Tapi semakin mereka bersemangat menyerang, semakin besar pula tenaga yang mereka harus keluarkan dan tidak menghasilkan apa-apa. Kembali wanita tersebut hanya berteriak-teriak kegelian dengan genitnya. Menggoda pemuda-pemuda yang akhirnya terduduk dengan kelelahan dan keringat bercucuran.

“Jaring!!” tiba-tiba ketua pemuda-pemuda itu berteriak. Pada saat yang bersamaan kawan-kawannya segera bergulir mundur dan meninggalkan wanita berambut emas itu sendiri di tengah pelataran. Sebuah jaring besar tampak dilemparkand dari wuwungan rumah dengan empat orang turun membentangnya.

Wanita berambut emas itu dengan tenangnya hanya memutar tangannya dan mendengus lalu bagai ditiup angin keras keempat orang yang memegang jaring itu bagai terpilin oleh tenaga tak kelihatan dan terlibat oleh jaring yang mereka bawa. Dengan berdebum keempatnya jatuh dan tergulung rapi dalam jaring yang seharusnya diperuntukkan kepada wanita tersebut.

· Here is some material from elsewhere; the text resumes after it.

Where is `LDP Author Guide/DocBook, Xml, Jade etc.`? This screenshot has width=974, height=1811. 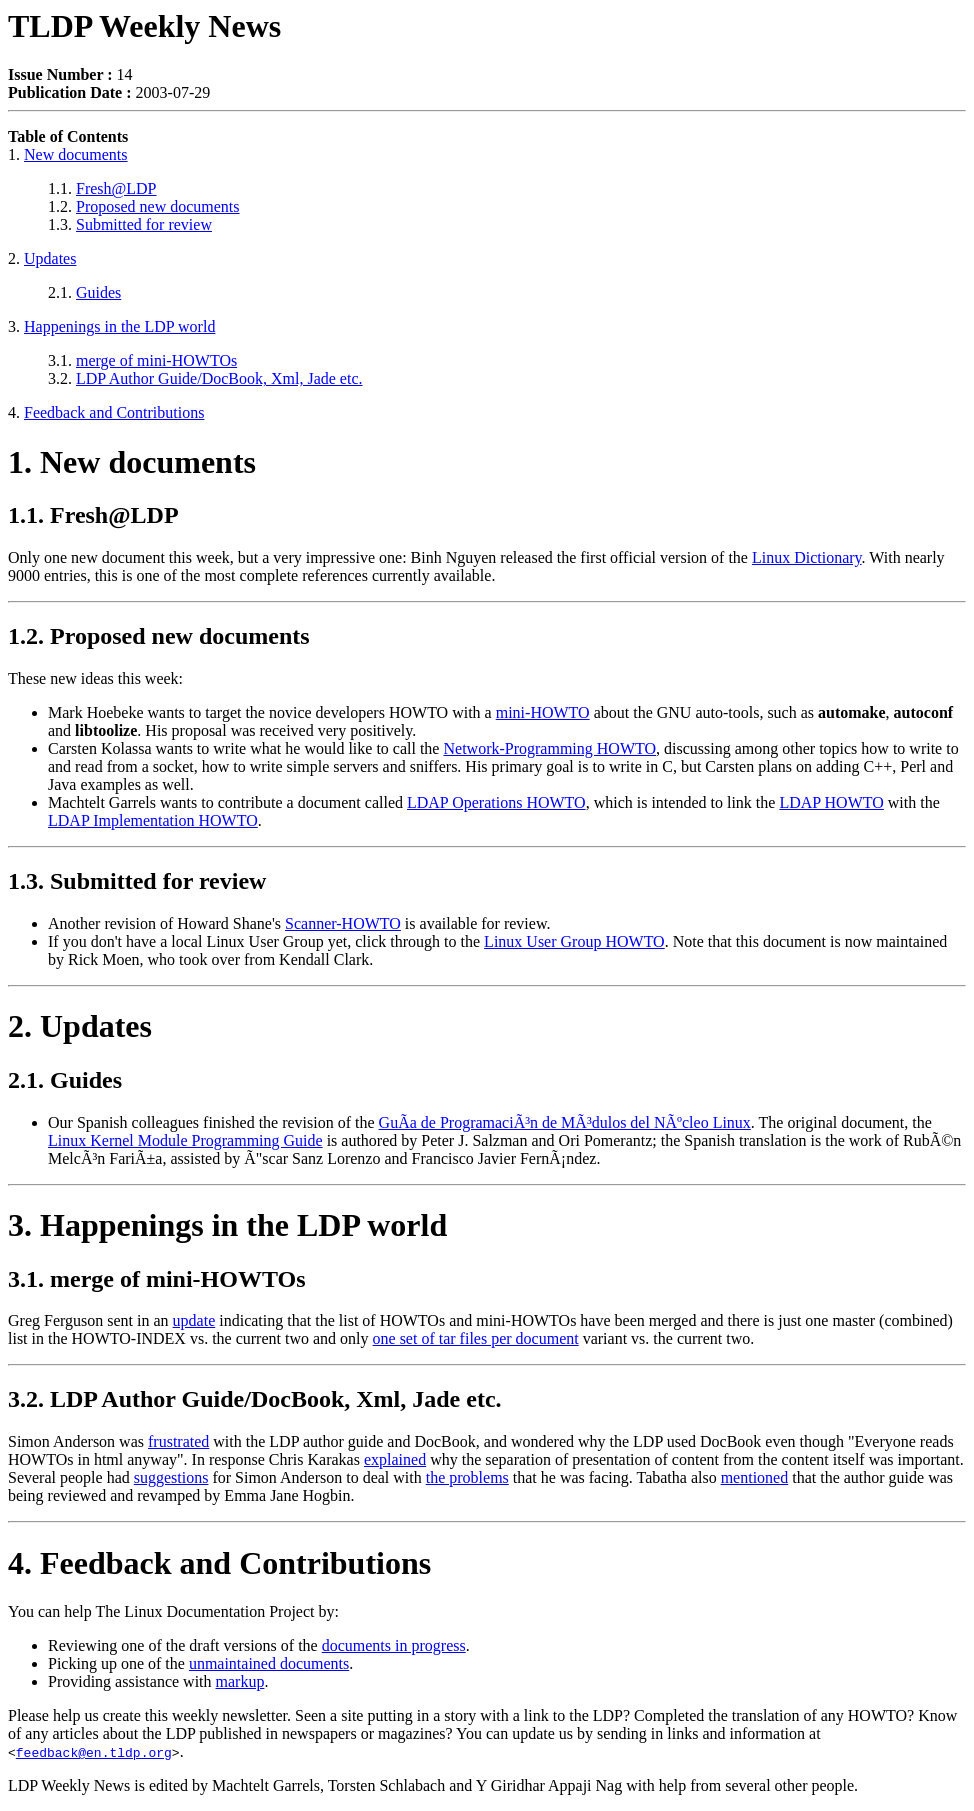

“Masih ada lagi?” ejek wanita tersebut. Dari suaranya yang agak berubah terlihat bahwa ia kagum atas siasat licik para pemuda itu.

“Asap!!” tiba-tiba kembali ketua para pemuda memerintahkan. Dan bola asap pun menyerang dari berbagai arah, berwarna-warni. Dari baunya bisa dipastikan bawah mereka beracun.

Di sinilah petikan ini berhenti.